Ce 15 mars 1937, la grande salle de l’étage de la salle publique de Sainte-Brigide a peine à contenir la foule qui s’y entasse. En effet, cent cinquante personnes ont répondu à l’appel du maire, J.-A. Brisson. Ce dernier, dans un style approprié, présente à l’auditoire Hercule Robert, de la Section des Conserves du ministère de l’Agriculture du Québec. L’auditoire est tout ouïe : ce n’est pas tous les jours que Sainte-Brigide accueille un représentant du gouvernement du Québec.
Le conférencier expose les avantages financiers d’une organisation coopérative devant s’occuper de la fabrication de conserves. « Il faudrait au moins un capital de 10,000$ pour faire l’organisation », poursuit le représentant du gouvernement. Ce dernier explique le fonctionnement d’une coopérative et termine son exposé en encourageant les agriculteurs présents à former leur propre coopérative. Il faut présumer que le conférencier s’était montré convaincant, car la réponse est affirmative : sur l’heure, vingt-cinq personnes souscrivent à dix actions de 10,00$, soit 100,00$. L’assemblée est ensuite ajournée pour attendre l’annonce de l’incorporation dans la publication de la Gazette officielle. Ainsi vient de naître la Société coopérative agricole de Sainte-Brigide.
Les choses ne trainent pas dans ce dossier car, huit jours plus tard, une nouvelle assemblée procède à la nomination du comité directeur. Sont élus J.-A. Brisson, Émile Bonvouloir, Philias Paquette et Timothé Martel. Puis les officiers sont nommés : J.-A. Brisson, président pour l’année 1937, Timothé Martel, vice-président, Arthur Lamarre, agronome, secrétaire temporaire. À la même assemblée, on demande à Bruno Chartier, de la Section des constructions rurales du Québec, de bien vouloir fournir des plans pour la construction d’une fabrique de conserves.
À une assemblée subséquente, Lucien Benjamin est nommé secrétaire adjoint de la Société et Léon Dextraze, propagandiste. Les directeurs établissent déjà les règlements de la coopérative : « Que le contrat d’achat et de vente soit le suivant, à savoir que les membres s’engagent à fournir leur production de tomates pour la fabrication de conserves suivant leur contrat spécial relatif à l’étendue conclu avec ladite société et que ce contrat soit signé pour une période de trois ans. »

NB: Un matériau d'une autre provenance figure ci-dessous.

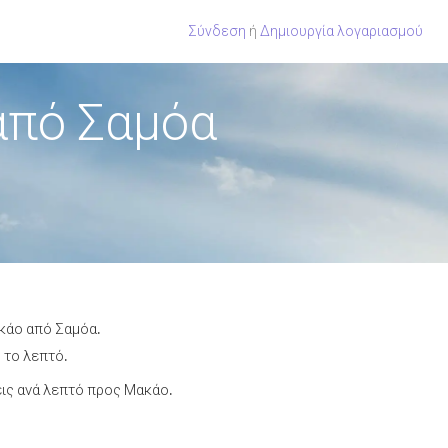
Σύνδεση
ή
Δημιουργία λογαριασμού
από Σαμόα
ακάο από Σαμόα.
 το λεπτό.
ις ανά λεπτό προς Μακάο.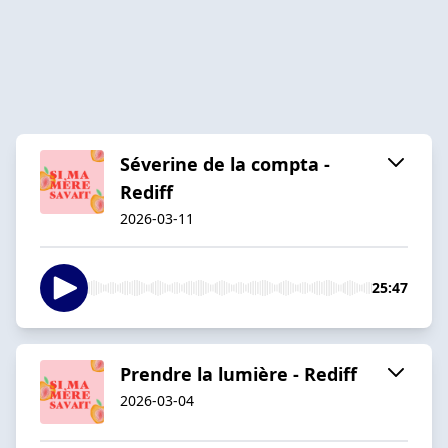
Séverine de la compta -
Rediff
2026-03-11
25:47
Prendre la lumière - Rediff
2026-03-04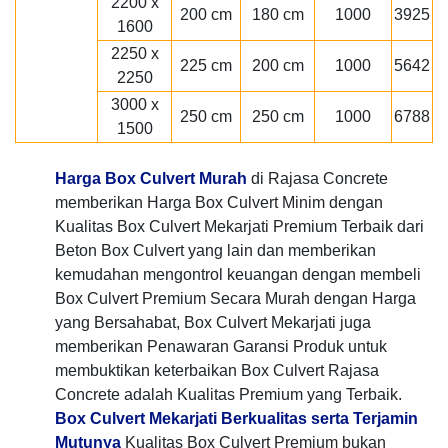
2200 x
200 cm
180 cm
1000
3925
1600
2250 x
225 cm
200 cm
1000
5642
2250
3000 x
250 cm
250 cm
1000
6788
1500
Harga Box Culvert Murah
di Rajasa Concrete
memberikan Harga Box Culvert Minim dengan
Kualitas Box Culvert Mekarjati Premium Terbaik dari
Beton Box Culvert yang lain dan memberikan
kemudahan mengontrol keuangan dengan membeli
Box Culvert Premium Secara Murah dengan Harga
yang Bersahabat, Box Culvert Mekarjati juga
memberikan Penawaran Garansi Produk untuk
membuktikan keterbaikan Box Culvert Rajasa
Concrete adalah Kualitas Premium yang Terbaik.
Box Culvert Mekarjati Berkualitas serta Terjamin
Mutunya
Kualitas Box Culvert Premium bukan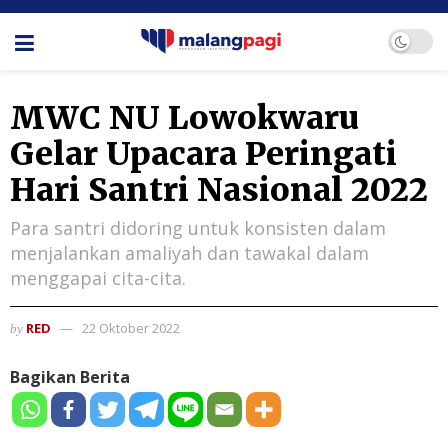
MWC NU Lowokwaru
Gelar Upacara Peringati
Hari Santri Nasional 2022
Para santri didoring untuk konsisten dalam
menjalankan amaliyah dan tawakal dalam
menggapai cita-cita.
RED
22 Oktober 2022
by
Bagikan Berita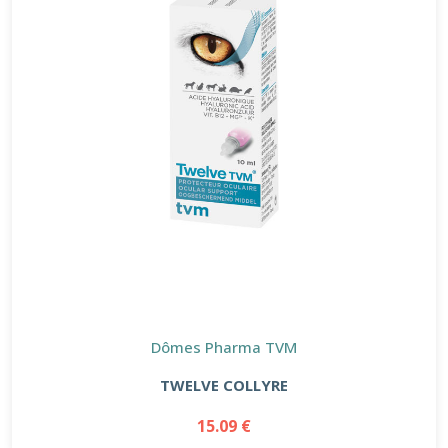
Dômes Pharma TVM
TWELVE COLLYRE
15.09 €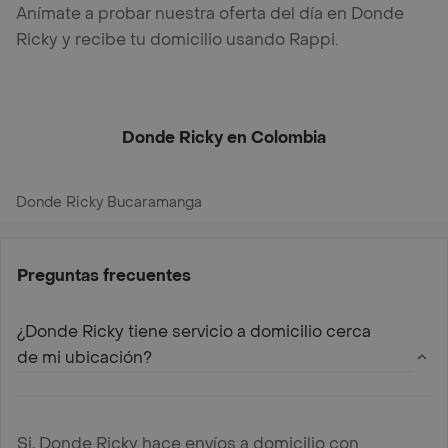
Anímate a probar nuestra oferta del día en Donde
Ricky y recibe tu domicilio usando Rappi.
Donde Ricky en Colombia
Donde Ricky Bucaramanga
Preguntas frecuentes
¿Donde Ricky tiene servicio a domicilio cerca
de mi ubicación?
Si, Donde Ricky hace envíos a domicilio con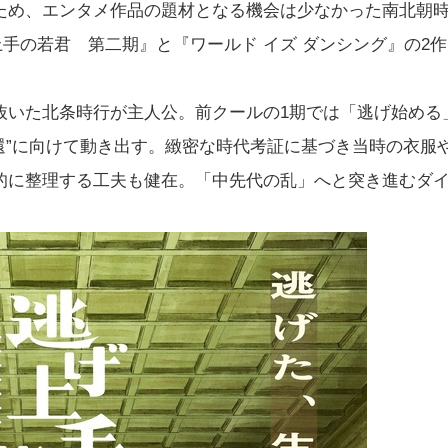
ため、エンタメ作品の題材となる機会は少なかった南北朝
上手の若君 第二期』と『ワールド イズ ダンシング』の2作
抜いた北条時行が主人公。前クールの1期では「逃げ始める
還”に向けて動き出す。緻密な時代考証に基づき当時の衣服
的に整理する工夫も健在。「中先代の乱」へと突き進むダ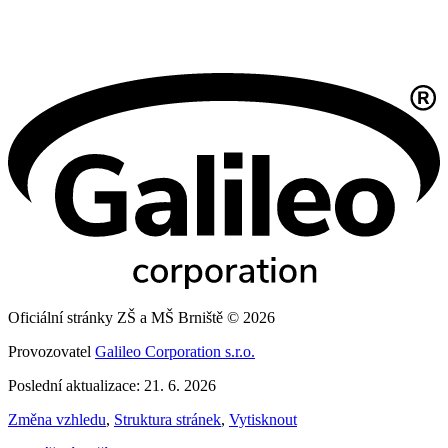
Oficiální stránky ZŠ a MŠ Brniště © 2026
Provozovatel
Galileo Corporation s.r.o.
Poslední aktualizace: 21. 6. 2026
Změna vzhledu
,
Struktura stránek
,
Vytisknout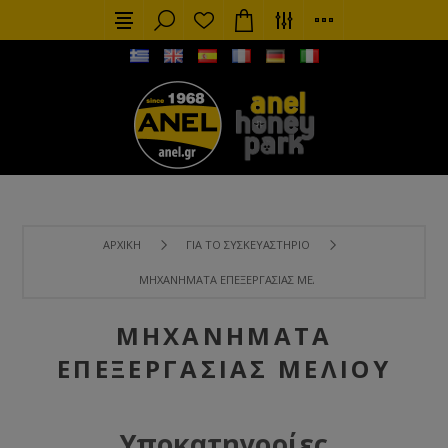
ΑΡΧΙΚΉ
ΓΙΑ ΤΟ ΣΥΣΚΕΥΑΣΤΉΡΙΟ
ΜΗΧΑΝΉΜΑΤΑ ΕΠΕΞΕΡΓΑΣΊΑΣ ΜΕΛΙΟΎ
ΜΗΧΑΝΉΜΑΤΑ
ΕΠΕΞΕΡΓΑΣΊΑΣ ΜΕΛΙΟΎ
Υποκατηγορίες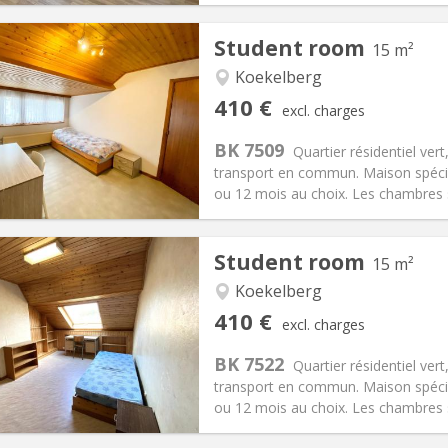
Student room
15 m²
Koekelberg
iation:
With conditions
Private rooms:
1
410 €
excl. charges
n:
11 months
Surface:
15 m
2
s:
120 €
Kitchen:
Shared kitchen
BK 7509
Quartier résidentiel ver
10 €
Bathroom:
Shared bathroom
transport en commun. Maison spécia
ical Info
Arrangement
ou 12 mois au choix. Les chambres so
Student room
15 m²
Koekelberg
iation:
With conditions
Private rooms:
1
410 €
excl. charges
n:
11 months
Surface:
15 m
2
s:
120 €
Kitchen:
Shared kitchen
BK 7522
Quartier résidentiel ver
10 €
Bathroom:
Shared bathroom
transport en commun. Maison spécia
ical Info
Arrangement
ou 12 mois au choix. Les chambres so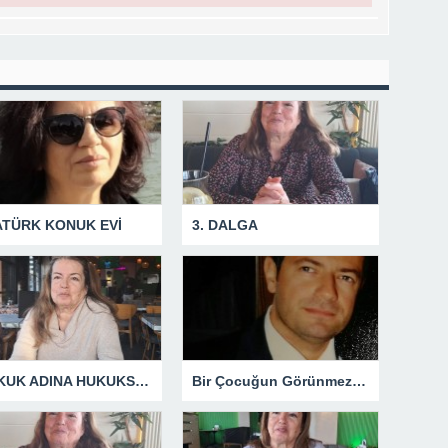
ATÜRK KONUK EVİ
3. DALGA
HUKUK ADINA HUKUKSUZLUK
Bir Çocuğun Görünmez Yaraları – 42 “Kırık Şehirlerin Çocukları”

Les démarches pour opérationnaliser le projet s’enchaînent dans une séquence fonctionnelle : d’abord l’achat d’un terrain ; après une tentative finalement rejetée, le comité directeur opte pour « un terrain mesurant un arpent de largeur sur la longueur à partir du chemin public du rang côté est de la rivière à la rivière de M. Thomas Dupuis au prix de 50 $ l’arpent à condition toutefois que l’on trouve l’eau suffisante pour l’exploitation de la fabrique avec option pour le reste du terrain si nécessaire à l’avenir. » Il s’agit du terrain où est située maintenant l’usine Nabco. Quant à l’eau, le contrat de creuser un puits est confié à Richard Mathieu qui s’engage « à raison de deux piastres et demie (2,50$) le pied pour un tuyau de six pouces ».
Dès juin, des pourparlers s’amorcent avec la Conners Machinery pour l’achat de la machinerie nécessaire au fonctionnement de la fabrique.
En somme, ce bref texte illustre comment est née une industrie qui a joué un rôle sans doute important dans l’économie de la municipalité de Sainte-Brigide. Enfin, il nous permet aussi de souligner le dynamisme des fondateurs et leur capacité de décision.
Luc Lewis. Sources : Procès-verbaux de la Société coopérative agricole de Sainte-Brigide. Archives de la municipalité de Sainte-Brigide. Août 2017.